> [HOW TO COMPLETE THIS TASK]
Find each line below where the word "anônimo" occurs, and copy it.

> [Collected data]
+ + + + +

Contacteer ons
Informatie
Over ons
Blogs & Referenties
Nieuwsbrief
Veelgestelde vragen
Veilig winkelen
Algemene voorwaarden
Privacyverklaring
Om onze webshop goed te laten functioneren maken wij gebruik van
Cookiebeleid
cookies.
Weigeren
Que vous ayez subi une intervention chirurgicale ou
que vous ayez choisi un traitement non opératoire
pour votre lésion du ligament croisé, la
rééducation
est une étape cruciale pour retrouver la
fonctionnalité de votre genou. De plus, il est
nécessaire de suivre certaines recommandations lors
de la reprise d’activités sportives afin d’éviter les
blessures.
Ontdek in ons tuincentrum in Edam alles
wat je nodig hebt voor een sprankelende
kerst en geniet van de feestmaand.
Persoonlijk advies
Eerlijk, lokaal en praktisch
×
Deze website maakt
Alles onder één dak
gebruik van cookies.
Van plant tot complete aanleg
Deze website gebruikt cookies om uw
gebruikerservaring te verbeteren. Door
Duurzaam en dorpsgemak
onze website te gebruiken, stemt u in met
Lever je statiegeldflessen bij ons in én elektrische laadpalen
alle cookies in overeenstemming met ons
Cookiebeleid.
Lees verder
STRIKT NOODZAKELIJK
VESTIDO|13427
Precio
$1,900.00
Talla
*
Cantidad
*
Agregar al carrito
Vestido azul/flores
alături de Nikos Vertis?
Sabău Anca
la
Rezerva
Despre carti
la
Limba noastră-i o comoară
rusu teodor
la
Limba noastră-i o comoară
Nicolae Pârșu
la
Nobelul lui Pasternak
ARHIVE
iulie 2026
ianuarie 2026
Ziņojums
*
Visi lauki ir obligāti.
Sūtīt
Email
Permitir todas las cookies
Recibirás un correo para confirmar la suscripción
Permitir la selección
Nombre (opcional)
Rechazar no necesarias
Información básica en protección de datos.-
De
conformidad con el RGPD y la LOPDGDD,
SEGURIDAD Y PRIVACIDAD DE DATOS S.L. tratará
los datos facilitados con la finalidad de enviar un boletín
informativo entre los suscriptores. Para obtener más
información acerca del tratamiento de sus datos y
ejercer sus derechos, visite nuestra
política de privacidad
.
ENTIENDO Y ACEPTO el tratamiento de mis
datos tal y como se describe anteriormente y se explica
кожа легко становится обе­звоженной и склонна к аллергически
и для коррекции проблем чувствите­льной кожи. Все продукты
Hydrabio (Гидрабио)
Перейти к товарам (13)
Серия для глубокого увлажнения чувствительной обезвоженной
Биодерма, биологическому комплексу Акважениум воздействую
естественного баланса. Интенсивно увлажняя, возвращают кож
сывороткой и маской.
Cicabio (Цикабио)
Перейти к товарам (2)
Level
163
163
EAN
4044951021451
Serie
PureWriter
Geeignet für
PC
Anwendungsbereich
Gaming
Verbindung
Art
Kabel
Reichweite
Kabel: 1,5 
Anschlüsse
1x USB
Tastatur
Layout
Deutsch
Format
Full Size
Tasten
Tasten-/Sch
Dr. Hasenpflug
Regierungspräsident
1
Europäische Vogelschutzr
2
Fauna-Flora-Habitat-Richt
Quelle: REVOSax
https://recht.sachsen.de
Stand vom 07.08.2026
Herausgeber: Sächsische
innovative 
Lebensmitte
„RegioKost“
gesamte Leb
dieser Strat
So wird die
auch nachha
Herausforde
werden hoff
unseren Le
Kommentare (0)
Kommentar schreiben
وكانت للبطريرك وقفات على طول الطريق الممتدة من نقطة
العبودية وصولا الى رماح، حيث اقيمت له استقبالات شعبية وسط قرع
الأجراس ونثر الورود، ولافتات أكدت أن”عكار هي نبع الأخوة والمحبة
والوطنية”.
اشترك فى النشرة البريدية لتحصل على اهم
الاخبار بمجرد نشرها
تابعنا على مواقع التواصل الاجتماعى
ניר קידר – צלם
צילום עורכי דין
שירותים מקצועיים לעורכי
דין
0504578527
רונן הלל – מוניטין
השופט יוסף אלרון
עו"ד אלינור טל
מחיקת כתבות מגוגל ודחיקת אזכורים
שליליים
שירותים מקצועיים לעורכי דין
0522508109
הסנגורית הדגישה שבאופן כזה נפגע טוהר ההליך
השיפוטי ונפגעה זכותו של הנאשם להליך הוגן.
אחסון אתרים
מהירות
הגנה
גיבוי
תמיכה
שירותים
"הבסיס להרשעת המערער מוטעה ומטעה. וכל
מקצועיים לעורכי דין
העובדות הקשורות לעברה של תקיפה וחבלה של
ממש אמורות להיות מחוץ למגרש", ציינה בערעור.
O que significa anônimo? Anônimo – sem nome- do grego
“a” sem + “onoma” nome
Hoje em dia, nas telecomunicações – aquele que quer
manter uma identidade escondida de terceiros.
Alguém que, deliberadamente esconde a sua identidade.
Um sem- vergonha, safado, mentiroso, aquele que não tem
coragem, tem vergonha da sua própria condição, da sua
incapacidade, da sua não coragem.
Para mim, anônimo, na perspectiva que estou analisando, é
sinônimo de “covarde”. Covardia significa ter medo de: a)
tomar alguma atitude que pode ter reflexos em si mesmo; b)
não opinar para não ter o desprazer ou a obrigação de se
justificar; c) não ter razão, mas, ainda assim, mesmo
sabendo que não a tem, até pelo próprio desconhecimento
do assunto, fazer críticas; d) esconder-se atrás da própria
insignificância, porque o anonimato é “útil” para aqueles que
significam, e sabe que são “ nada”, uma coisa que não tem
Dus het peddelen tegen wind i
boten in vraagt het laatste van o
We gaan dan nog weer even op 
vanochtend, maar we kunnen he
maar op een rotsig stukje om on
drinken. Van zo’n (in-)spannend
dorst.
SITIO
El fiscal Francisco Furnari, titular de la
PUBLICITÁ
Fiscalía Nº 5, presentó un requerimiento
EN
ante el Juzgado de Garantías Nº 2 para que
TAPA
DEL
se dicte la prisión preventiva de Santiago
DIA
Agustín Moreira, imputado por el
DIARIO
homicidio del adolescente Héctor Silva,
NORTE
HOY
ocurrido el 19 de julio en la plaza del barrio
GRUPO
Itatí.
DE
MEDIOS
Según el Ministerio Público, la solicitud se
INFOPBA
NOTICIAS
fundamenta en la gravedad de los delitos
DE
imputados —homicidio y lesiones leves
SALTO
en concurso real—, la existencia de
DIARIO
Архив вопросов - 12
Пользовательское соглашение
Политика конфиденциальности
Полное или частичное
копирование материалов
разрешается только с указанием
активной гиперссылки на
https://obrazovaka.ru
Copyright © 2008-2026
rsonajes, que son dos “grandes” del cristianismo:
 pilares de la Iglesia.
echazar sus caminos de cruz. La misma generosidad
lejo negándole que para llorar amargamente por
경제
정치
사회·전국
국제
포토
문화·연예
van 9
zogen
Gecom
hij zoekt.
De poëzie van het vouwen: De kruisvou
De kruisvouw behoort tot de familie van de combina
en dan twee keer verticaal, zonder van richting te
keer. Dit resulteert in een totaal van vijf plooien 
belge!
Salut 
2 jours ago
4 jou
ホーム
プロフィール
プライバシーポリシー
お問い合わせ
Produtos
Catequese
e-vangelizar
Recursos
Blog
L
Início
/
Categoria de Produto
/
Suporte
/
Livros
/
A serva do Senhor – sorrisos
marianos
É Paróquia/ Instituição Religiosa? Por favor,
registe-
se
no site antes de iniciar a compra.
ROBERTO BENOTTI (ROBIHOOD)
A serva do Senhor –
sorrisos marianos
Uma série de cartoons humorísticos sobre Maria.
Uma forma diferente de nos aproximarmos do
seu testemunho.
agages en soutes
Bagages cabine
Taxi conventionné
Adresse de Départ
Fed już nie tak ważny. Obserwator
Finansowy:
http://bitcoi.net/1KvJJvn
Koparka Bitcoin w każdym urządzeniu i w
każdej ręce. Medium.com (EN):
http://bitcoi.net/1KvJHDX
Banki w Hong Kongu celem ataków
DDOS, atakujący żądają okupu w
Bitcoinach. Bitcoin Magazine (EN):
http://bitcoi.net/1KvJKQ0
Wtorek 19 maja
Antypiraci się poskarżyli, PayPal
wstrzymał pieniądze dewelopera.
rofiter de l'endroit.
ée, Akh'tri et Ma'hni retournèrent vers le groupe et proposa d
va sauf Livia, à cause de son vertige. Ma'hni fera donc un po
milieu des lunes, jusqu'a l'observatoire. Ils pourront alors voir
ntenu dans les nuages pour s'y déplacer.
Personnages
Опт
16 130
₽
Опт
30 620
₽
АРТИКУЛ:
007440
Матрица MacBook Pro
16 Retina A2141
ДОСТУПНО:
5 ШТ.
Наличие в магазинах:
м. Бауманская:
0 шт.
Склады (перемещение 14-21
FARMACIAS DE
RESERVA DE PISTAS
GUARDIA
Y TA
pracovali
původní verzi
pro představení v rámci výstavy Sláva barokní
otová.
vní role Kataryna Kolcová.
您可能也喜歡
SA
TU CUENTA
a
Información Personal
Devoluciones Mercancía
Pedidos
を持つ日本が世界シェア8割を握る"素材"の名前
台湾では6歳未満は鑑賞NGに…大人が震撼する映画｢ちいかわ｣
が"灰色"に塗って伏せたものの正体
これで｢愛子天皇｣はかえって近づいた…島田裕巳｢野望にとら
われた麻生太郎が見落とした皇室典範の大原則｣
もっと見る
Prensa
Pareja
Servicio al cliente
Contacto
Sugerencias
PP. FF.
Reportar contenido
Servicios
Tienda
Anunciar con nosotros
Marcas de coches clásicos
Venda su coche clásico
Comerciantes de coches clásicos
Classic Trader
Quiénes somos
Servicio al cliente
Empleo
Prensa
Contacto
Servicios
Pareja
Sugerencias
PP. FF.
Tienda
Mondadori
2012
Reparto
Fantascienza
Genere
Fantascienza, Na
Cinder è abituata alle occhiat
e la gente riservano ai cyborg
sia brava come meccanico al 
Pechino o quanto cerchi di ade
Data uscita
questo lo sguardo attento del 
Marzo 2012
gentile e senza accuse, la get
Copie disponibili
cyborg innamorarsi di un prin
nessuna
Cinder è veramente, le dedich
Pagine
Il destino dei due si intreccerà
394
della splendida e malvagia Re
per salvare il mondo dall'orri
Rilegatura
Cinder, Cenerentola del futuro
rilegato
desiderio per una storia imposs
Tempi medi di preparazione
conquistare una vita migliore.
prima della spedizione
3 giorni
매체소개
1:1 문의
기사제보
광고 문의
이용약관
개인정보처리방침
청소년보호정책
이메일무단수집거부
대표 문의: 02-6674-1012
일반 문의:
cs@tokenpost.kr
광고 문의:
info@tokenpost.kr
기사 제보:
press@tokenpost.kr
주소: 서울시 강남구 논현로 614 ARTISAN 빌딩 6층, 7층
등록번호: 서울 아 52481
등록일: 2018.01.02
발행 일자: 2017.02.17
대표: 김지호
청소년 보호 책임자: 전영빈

+ + + + +

> [ANSWER]
O que significa anônimo? Anônimo – sem nome- do grego
Para mim, anônimo, na perspectiva que estou analisando, é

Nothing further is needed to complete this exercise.